Over twenty glorious seasons the boy from Kirkstall Road, who made his debut as a 16 year old, matured into one of the most gifted men ever to don the famous colours. Time and again he destroyed opponents with majestic, exquisitely disguised and timed passes, delicate punishing kicks or a gamebreaking score. If he had wanted to take up the mantle of goalkicker he would probably have gone close to taking Lewis Jones’ records, his 159 successes in 1970-71 being a measure of his prowess. With the ball in his hands he was quite simply a magician, cajoling his support players into the gaps of his making such was his reading of the play.
He always seemed to possess the precious quality of time that distinguishes the greats and, like the conductor of the orchestra, he called the tune in sides packed with talent. Not only that but he was capable of creating a devastating impact whether linking imperiously from full back, running wide in the centre or directing operations at the heart of the action at stand off, the position he ultimately made his own. In all he played in nineteen Finals emerging victorious on fourteen occasions. His defence was so solid that in his later years he was equally adept at loose forward or in the second row.
He gave notice of his prodigious talent on his debut in the 1968 Lazenby Cup at Parkside, Hunslet when he kicked ten goals and added a try. In total he totted up 1554 points in the blue and amber. Not surprisingly there were Yorkshire, England and Great Britain honours including an Ashes tour in 1979 and a record ten goal haul against New Zealand in the 1972 World Cup in France.
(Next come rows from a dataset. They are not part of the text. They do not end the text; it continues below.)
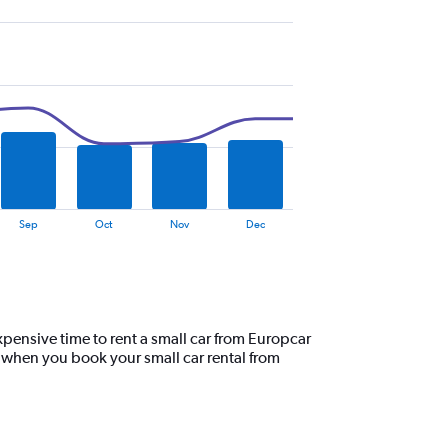
Sep
Oct
Nov
Dec
pensive time to rent a small car from Europcar
, when you book your small car rental from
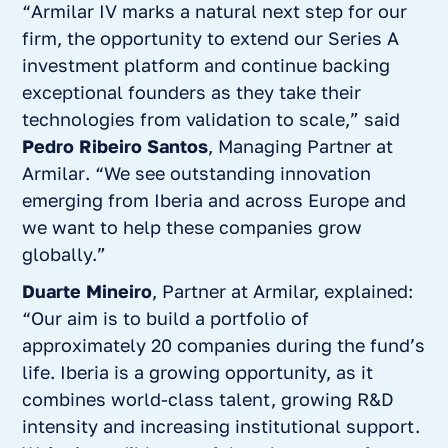
“
Armilar IV marks a natural next step for our
firm, the opportunity to extend our Series A
investment platform and continue backing
exceptional founders as they take their
technologies from validation to scale,”
said
Pedro Ribeiro Santos
, Managing Partner at
Armilar
. “We see outstanding innovation
emerging from Iberia and across Europe and
we want to help these companies grow
globally.”
Duarte Mineiro
, Partner at Armilar, explained:
“
Our aim is to build a portfolio of
approximately 20 companies during the fund’s
life. Iberia is a growing opportunity, as it
combines world-class talent, growing R&D
intensity and increasing institutional support.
He gained a winners medal in every major competition and was cruelly denied the Lance Todd Trophy at Wembley in 1978 when many felt he had his finest hour dragging Leeds back from the brink against St Helens. When the votes were cast for George Nicholls ten minutes from time, most people in the stadium felt that Saints would hang on to win but a magnificent inside ball to Phil Cookson levelled the scores and then he conjured the most audacious drop goal on his wrong foot from a virtually horizontal position to retain the cup.
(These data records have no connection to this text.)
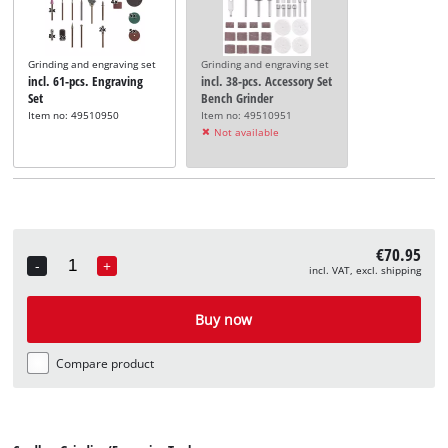
Grinding and engraving set
Grinding and engraving set
incl. 61-pcs. Engraving
incl. 38-pcs. Accessory Set
Set
Bench Grinder
Item no: 49510950
Item no: 49510951
Not available
€70.95
-
+
incl. VAT, excl. shipping
Quantity
Buy now
Compare product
There are many examples of such heroism throughout a distinguished career which saw him awarded two testimonials. His contribution to the club and the cause was unquenchable and perhaps best illustrated in one of his final appearances when he took a virtual ‘A’ team to Knowsley Road and fashioned a sensational against-the-odds win. Just another day at the office for the incomparable John Holmes.